*** The records ***
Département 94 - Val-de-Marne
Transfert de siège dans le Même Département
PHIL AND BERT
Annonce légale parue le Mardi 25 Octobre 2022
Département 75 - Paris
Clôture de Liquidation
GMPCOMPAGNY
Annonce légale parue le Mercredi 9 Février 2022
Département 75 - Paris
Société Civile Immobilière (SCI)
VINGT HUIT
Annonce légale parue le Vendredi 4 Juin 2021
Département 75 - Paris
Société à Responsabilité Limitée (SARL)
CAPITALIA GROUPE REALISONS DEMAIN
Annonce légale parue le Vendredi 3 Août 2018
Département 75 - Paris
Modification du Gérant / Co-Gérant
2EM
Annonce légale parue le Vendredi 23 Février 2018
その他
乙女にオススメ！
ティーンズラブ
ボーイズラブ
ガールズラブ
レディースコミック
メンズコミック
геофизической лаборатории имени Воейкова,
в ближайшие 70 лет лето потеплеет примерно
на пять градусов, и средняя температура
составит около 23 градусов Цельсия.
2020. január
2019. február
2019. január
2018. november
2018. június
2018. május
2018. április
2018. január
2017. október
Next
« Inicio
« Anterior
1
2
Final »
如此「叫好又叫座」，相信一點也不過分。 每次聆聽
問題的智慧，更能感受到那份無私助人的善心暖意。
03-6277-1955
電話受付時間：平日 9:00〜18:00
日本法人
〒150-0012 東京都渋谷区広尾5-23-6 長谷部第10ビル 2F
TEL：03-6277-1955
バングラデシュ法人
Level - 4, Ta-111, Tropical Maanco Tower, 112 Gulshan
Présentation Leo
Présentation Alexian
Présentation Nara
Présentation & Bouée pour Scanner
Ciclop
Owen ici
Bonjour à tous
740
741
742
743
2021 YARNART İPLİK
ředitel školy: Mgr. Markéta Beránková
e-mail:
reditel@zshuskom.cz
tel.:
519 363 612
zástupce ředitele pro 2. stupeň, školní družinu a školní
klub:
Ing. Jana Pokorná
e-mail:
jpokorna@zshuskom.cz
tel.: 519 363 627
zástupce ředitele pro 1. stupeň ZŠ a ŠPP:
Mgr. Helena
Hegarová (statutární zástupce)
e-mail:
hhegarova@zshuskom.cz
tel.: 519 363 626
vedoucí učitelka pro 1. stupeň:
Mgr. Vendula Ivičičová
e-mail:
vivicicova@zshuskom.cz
*** End of The records ***
Every line above with the word "Annonce" is to be copied out.

Exercise response:
Annonce légale parue le Mardi 25 Octobre 2022
Annonce légale parue le Mercredi 9 Février 2022
Annonce légale parue le Vendredi 4 Juin 2021
Annonce légale parue le Vendredi 3 Août 2018
Annonce légale parue le Vendredi 23 Février 2018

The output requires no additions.